--- Exercise requirements ---
In the data below, find the line containing "Previous message (by th" and the line containing "headman always thought", then reproduce them and every line between, exactly. Omit pictures.

--- Data excerpts ---
>>>
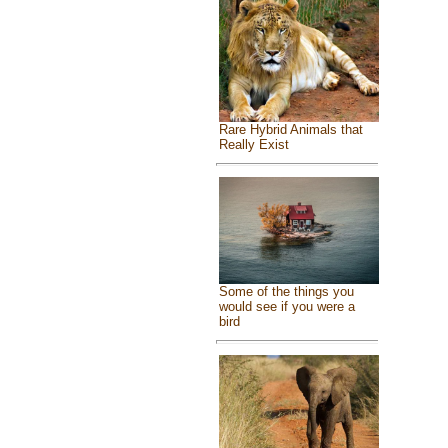
Rare Hybrid Animals that
Really Exist
Some of the things you
would see if you were a
bird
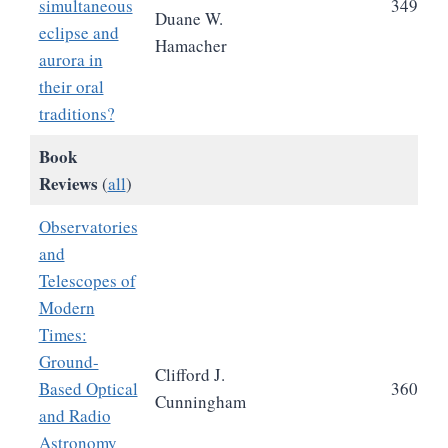
simultaneous
349
Duane W.
eclipse and
Hamacher
aurora in
their oral
traditions?
Book
Reviews
(
all
)
Observatories
and
Telescopes of
Modern
Times:
Ground-
Clifford J.
Based Optical
360
Cunningham
and Radio
Astronomy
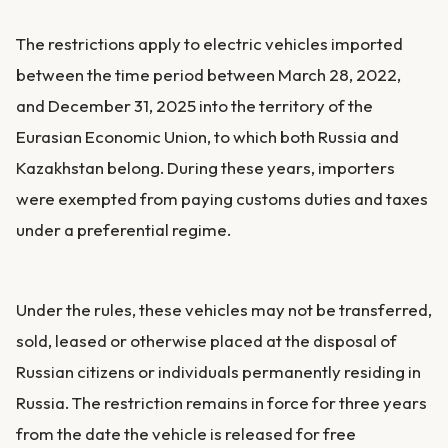
The restrictions apply to electric vehicles imported
between the time period between March 28, 2022,
and December 31, 2025 into the territory of the
Eurasian Economic Union, to which both Russia and
Kazakhstan belong. During these years, importers
were exempted from paying customs duties and taxes
under a preferential regime.
Under the rules, these vehicles may not be transferred,
sold, leased or otherwise placed at the disposal of
Russian citizens or individuals permanently residing in
Russia. The restriction remains in force for three years
from the date the vehicle is released for free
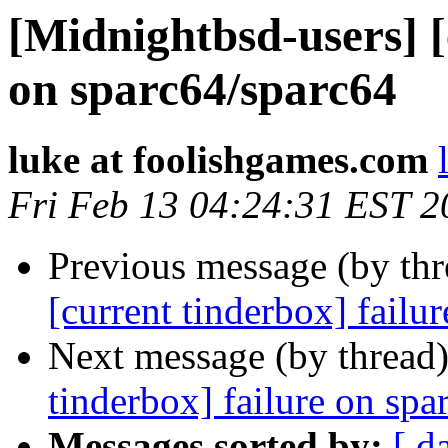
[Midnightbsd-users] [
on sparc64/sparc64
luke at foolishgames.com
Fri Feb 13 04:24:31 EST 2
Previous message (by th
[current tinderbox] failu
Next message (by thread
tinderbox] failure on spa
Messages sorted by:
[ d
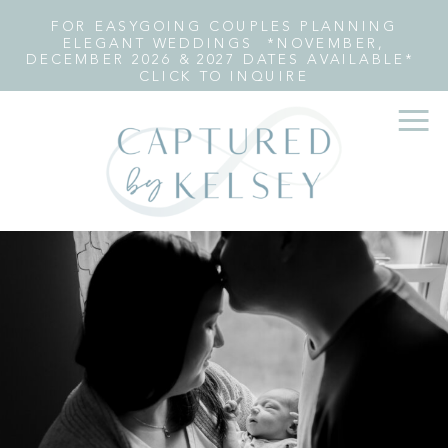
FOR EASYGOING COUPLES PLANNING
ELEGANT WEDDINGS *NOVEMBER,
DECEMBER 2026 & 2027 DATES AVAILABLE*
CLICK TO INQUIRE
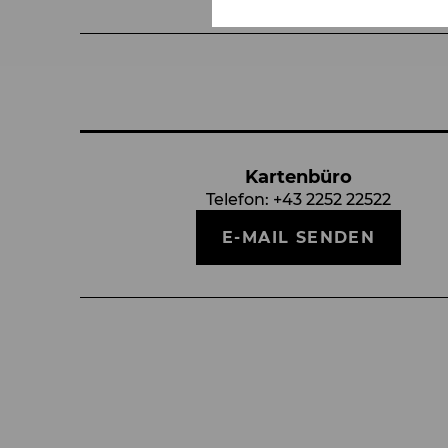
Kartenbüro
Telefon:
+43 2252 22522
E-MAIL SENDEN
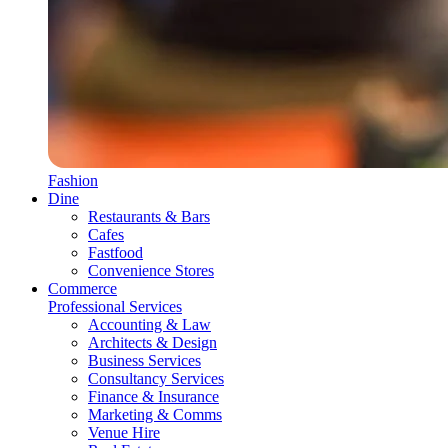
Fashion
Dine
Restaurants & Bars
Cafes
Fastfood
Convenience Stores
Commerce
Professional Services
Accounting & Law
Architects & Design
Business Services
Consultancy Services
Finance & Insurance
Marketing & Comms
Venue Hire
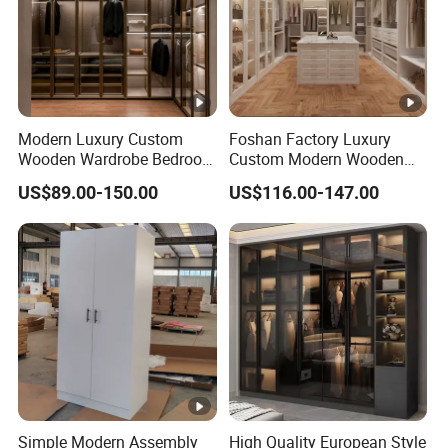
Modern Luxury Custom
Foshan Factory Luxury
Wooden Wardrobe Bedroom
Custom Modern Wooden
Furniture Clothes
Wardrobe Bedroom U
US$89.00-150.00
US$116.00-147.00
Customized Sliding Door
Shape Clothes Storage
Frame Storage Aluminum
Cabinets Walk in Closet
Profile Glass Wardrobe
Wardrobe System
Walk-in Dressing Closet
Simple Modern Assembly
High Quality European Style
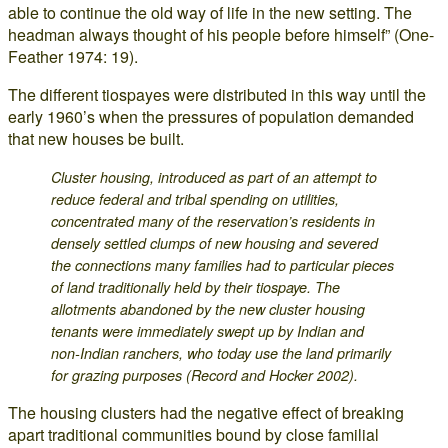
able to continue the old way of life in the new setting. The
headman always thought of his people before himself” (One-
Feather 1974: 19).
The different tiospayes were distributed in this way until the
early 1960’s when the pressures of population demanded
that new houses be built.
Cluster housing, introduced as part of an attempt to
reduce federal and tribal spending on utilities,
concentrated many of the reservation’s residents in
densely settled clumps of new housing and severed
the connections many families had to particular pieces
of land traditionally held by their tiospaye. The
allotments abandoned by the new cluster housing
tenants were immediately swept up by Indian and
non-Indian ranchers, who today use the land primarily
for grazing purposes (Record and Hocker 2002).
The housing clusters had the negative effect of breaking
apart traditional communities bound by close familial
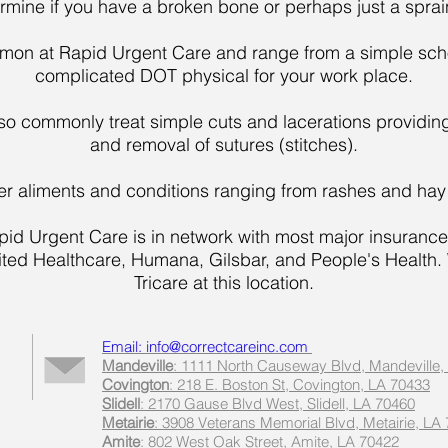
ermine if you have a broken bone or perhaps just a spra
on at Rapid Urgent Care and range from a simple schoo
complicated DOT physical for your work place.
so commonly treat simple cuts and lacerations providi
and removal of sutures (stitches).
ther aliments and conditions ranging from rashes and hay 
pid Urgent Care is in network with most major insurance
nited Healthcare, Humana, Gilsbar, and People's Health
Tricare at this location.
Email: info@correctcareinc.com
Mandeville
: 1111 North Causeway Blvd, Mandeville,
Covington
: 218 E. Boston St, Covington, LA 70433
Slidell
: 2170 Gause Blvd West, Slidell, LA 70460
Metairie
: 3908 Veterans Memorial Blvd, Metairie, LA
Amite
: 802 West Oak Street, Amite, LA 70422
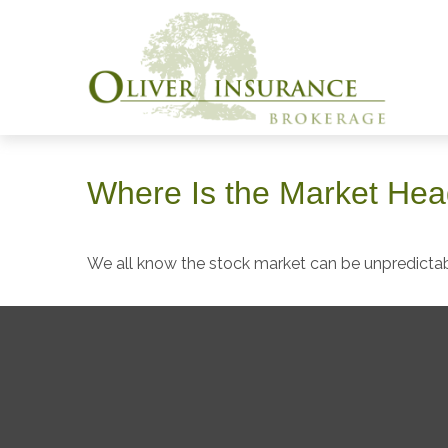
Where Is the Market He
We all know the stock market can be unpredictabl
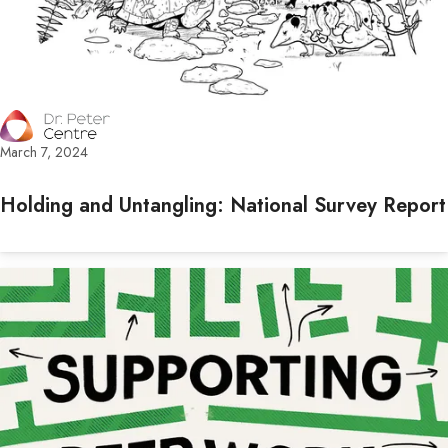
March 7, 2024
Holding and Untangling: National Survey Report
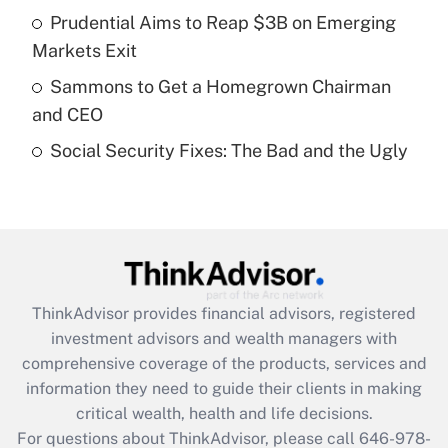
Prudential Aims to Reap $3B on Emerging
Recently Updated Q&As
Markets Exit
What is a high deductible health plan for
Sammons to Get a Homegrown Chairman
purposes of an HSA?
and CEO
Get Answer
Social Security Fixes: The Bad and the Ugly
Recently Updated Q&As
Are remote workers eligible for leave
under the Family and Medical Leave Act
(FMLA)?
Get Answer
ThinkAdvisor
provides financial advisors, registered
investment advisors and wealth managers with
Recently Updated Q&As
comprehensive coverage of the products, services and
What is the CARES Act employee
information they need to guide their clients in making
retention tax credit that was available
critical wealth, health and life decisions.
during 2020 and 2021?
For questions about ThinkAdvisor, please call
646-978-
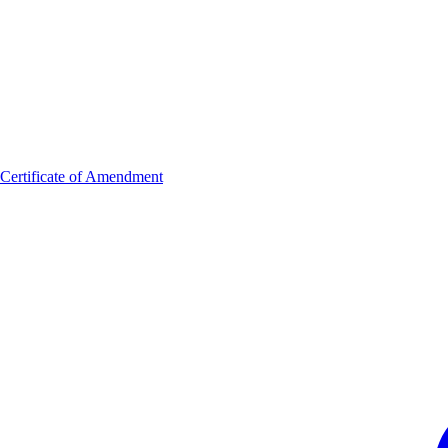
Certificate of Amendment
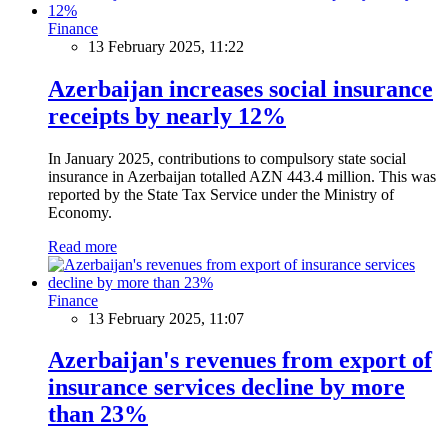
Finance
13 February 2025, 11:22
Azerbaijan increases social insurance
receipts by nearly 12%
In January 2025, contributions to compulsory state social
insurance in Azerbaijan totalled AZN 443.4 million. This was
reported by the State Tax Service under the Ministry of
Economy.
Read more
Finance
13 February 2025, 11:07
Azerbaijan's revenues from export of
insurance services decline by more
than 23%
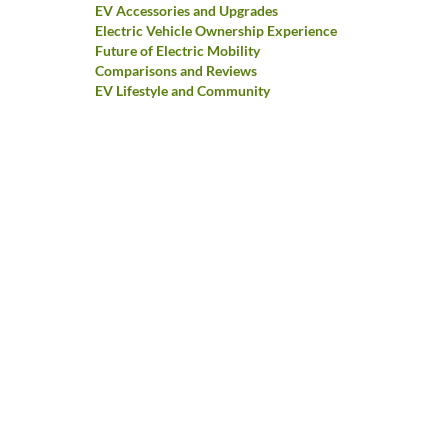
EV Accessories and Upgrades
Electric Vehicle Ownership Experience
Future of Electric Mobility
Comparisons and Reviews
EV Lifestyle and Community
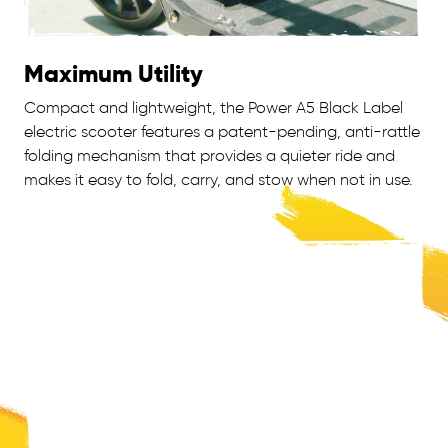
Maximum Utility
Compact and lightweight, the Power A5 Black Label
electric scooter features a patent-pending, anti-rattle
folding mechanism that provides a quieter ride and
makes it easy to fold, carry, and stow when not in use.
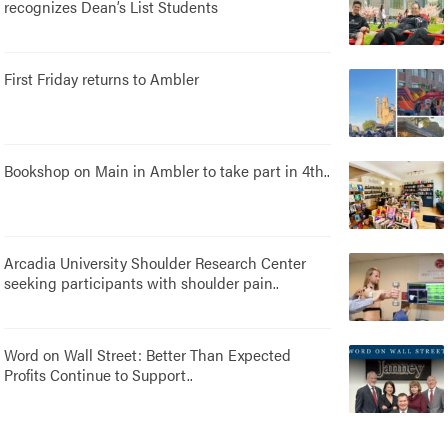
recognizes Dean’s List Students
First Friday returns to Ambler
Bookshop on Main in Ambler to take part in 4th..
Arcadia University Shoulder Research Center
seeking participants with shoulder pain..
Word on Wall Street: Better Than Expected
Profits Continue to Support..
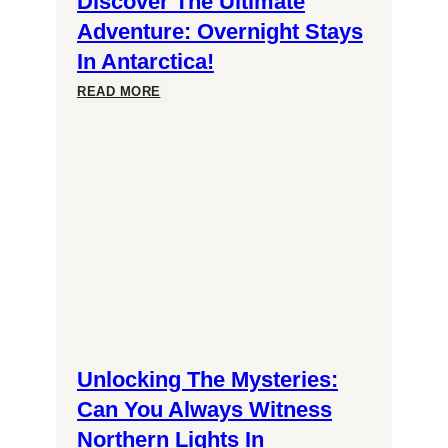
Discover The Ultimate
Adventure: Overnight Stays
In Antarctica!
Discover
READ MORE
the
Ultimate
Adventure:
Overnight
Stays
Unlocking The Mysteries:
in
Can You Always Witness
Northern Lights In
Antarctica!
<<<
--- Finished task ---
Previous message (by th
[current tinderbox] failu
Next message (by thread
tinderbox] failure on spa
Messages sorted by:
[ d
FOR EASYGOING COUPLES PLANNING
ELEGANT WEDDINGS *NOVEMBER,
DECEMBER 2026 & 2027 DATES AVAILABLE*
CLICK TO INQUIRE
Kartenbüro
Telefon:
+43 2252 22522
E-MAIL SENDEN
Fashion
Dine
Restaurants & Bars
Cafes
Fastfood
Convenience Stores
Commerce
Professional Services
Accounting & Law
Architects & Design
Business Services
Consultancy Services
Finance & Insurance
Marketing & Comms
Venue Hire
Modern Luxury Custom
Foshan Factory Luxury
Wooden Wardrobe Bedroom
Custom Modern Wooden
Furniture Clothes
Wardrobe Bedroom U
US$89.00-150.00
US$116.00-147.00
Customized Sliding Door
Shape Clothes Storage
Frame Storage Aluminum
Cabinets Walk in Closet
Profile Glass Wardrobe
Wardrobe System
Walk-in Dressing Closet
Simple Modern Assembly
High Quality European Style
able to continue the old way of life in the new setting. The
headman always thought of his people before himself” (One-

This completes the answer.